Brief ->
All that is needed is every line of the listing below that has "trouve".

Data to examine ->
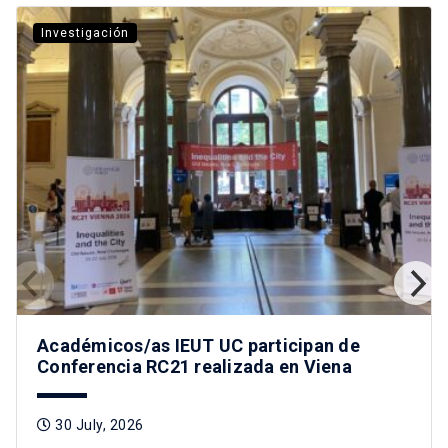
Investigación
Académicos/as IEUT UC participan de
Conferencia RC21 realizada en Viena
30 July, 2026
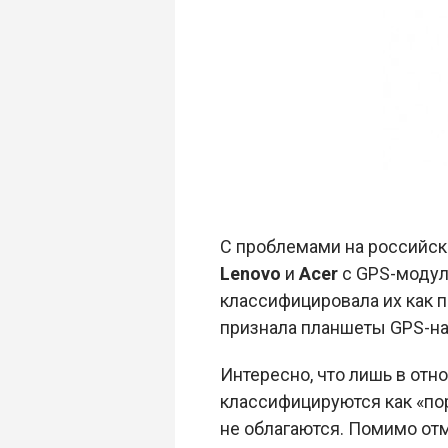
С проблемами на российск
Lenovo
и
Acer
с GPS-модуле
классифицировала их как 
признала планшеты GPS-на
Интересно, что лишь в отн
классифицируются как «по
не облагаются. Помимо от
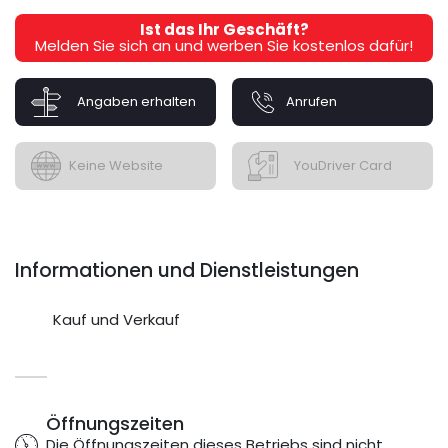
Ist das Ihr Geschäft?
Melden Sie sich an und werben Sie kostenlos dafür!
Angaben erhalten
Anrufen
Keine Website
YouDriver Card
Informationen und Dienstleistungen
Kauf und Verkauf
Öffnungszeiten
Die Öffnungszeiten dieses Betriebs sind nicht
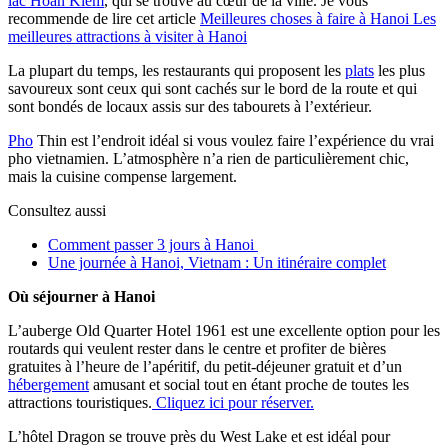
lac Hoan Kiem
, qui se trouve au cœur de la ville. Je vous
recommende de lire cet article
Meilleures choses à faire à Hanoi Les
meilleures attractions à visiter à Hanoi
La plupart du temps, les restaurants qui proposent les
plats
les plus
savoureux sont ceux qui sont cachés sur le bord de la route et qui
sont bondés de locaux assis sur des tabourets à l’extérieur.
Pho
Thin est l’endroit idéal si vous voulez faire l’expérience du vrai
pho vietnamien. L’atmosphère n’a rien de particulièrement chic,
mais la cuisine compense largement.
Consultez aussi
Comment passer 3 jours à Hanoi
Une journée à Hanoi, Vietnam : Un itinéraire complet
Où séjourner à Hanoi
L’auberge Old Quarter Hotel 1961 est une excellente option pour les
routards qui veulent rester dans le centre et profiter de bières
gratuites à l’heure de l’apéritif, du petit-déjeuner gratuit et d’un
hébergement
amusant et social tout en étant proche de toutes les
attractions touristiques.
Cliquez ici pour réserver.
L’hôtel Dragon se trouve près du West Lake et est idéal pour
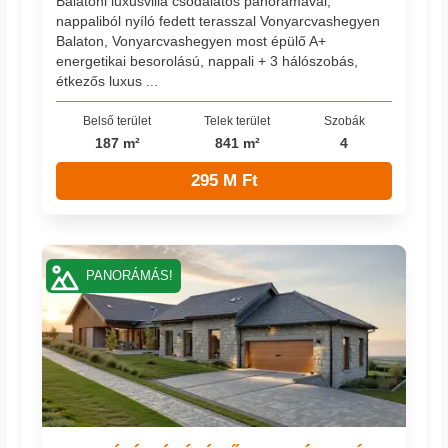
Balatoni luxusvilla csodálatos panorámával,
nappaliból nyíló fedett terasszal Vonyarcvashegyen
Balaton, Vonyarcvashegyen most épülő A+
energetikai besorolású, nappali + 3 hálószobás,
étkezős luxus ...
Belső terület
Telek terület
Szobák
187 m²
841 m²
4
295 M Ft
PANORÁMÁS!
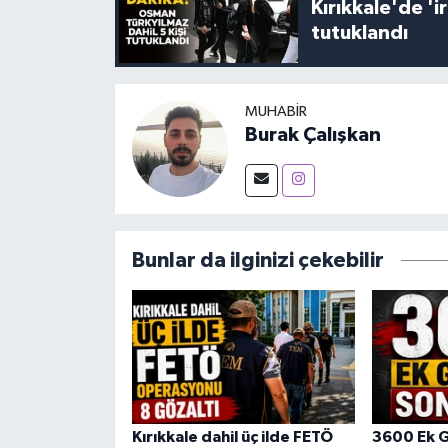
Kırıkkale'de '
tutuklandı
MUHABIR
Burak Çalışkan
Bunlar da ilginizi çekebilir
Kırıkkale dahil üç ilde FETÖ
3600 Ek 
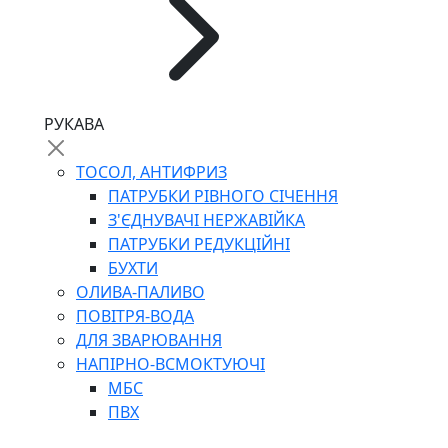
РУКАВА
ТОСОЛ, АНТИФРИЗ
ПАТРУБКИ РІВНОГО СІЧЕННЯ
З'ЄДНУВАЧІ НЕРЖАВІЙКА
ПАТРУБКИ РЕДУКЦІЙНІ
БУХТИ
ОЛИВА-ПАЛИВО
ПОВІТРЯ-ВОДА
ДЛЯ ЗВАРЮВАННЯ
НАПІРНО-ВСМОКТУЮЧІ
МБС
ПВХ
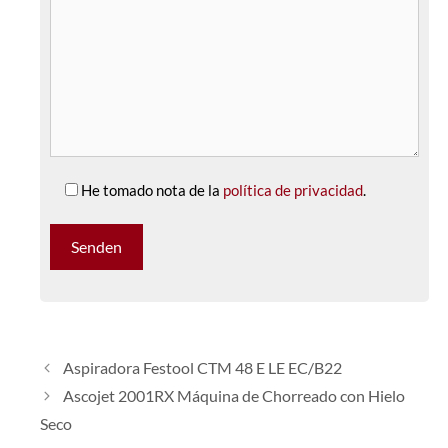
He tomado nota de la
política de privacidad
.
Aspiradora Festool CTM 48 E LE EC/B22
Ascojet 2001RX Máquina de Chorreado con Hielo
Seco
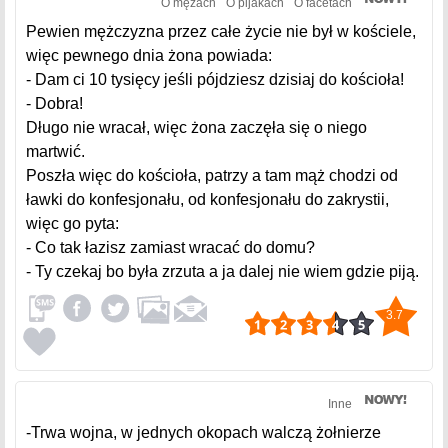
O mężach
O pijakach
O facetach
Pewien mężczyzna przez całe życie nie był w kościele,
więc pewnego dnia żona powiada:
- Dam ci 10 tysięcy jeśli pójdziesz dzisiaj do kościoła!
- Dobra!
Długo nie wracał, więc żona zaczęła się o niego
martwić.
Poszła więc do kościoła, patrzy a tam mąż chodzi od
ławki do konfesjonału, od konfesjonału do zakrystii,
więc go pyta:
- Co tak łazisz zamiast wracać do domu?
- Ty czekaj bo była zrzuta a ja dalej nie wiem gdzie piją.
3.7
Inne
-Trwa wojna, w jednych okopach walczą żołnierze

Worked solution ->
, qui se trouve au cœur de la ville. Je vous
L’hôtel Dragon se trouve près du West Lake et est idéal pour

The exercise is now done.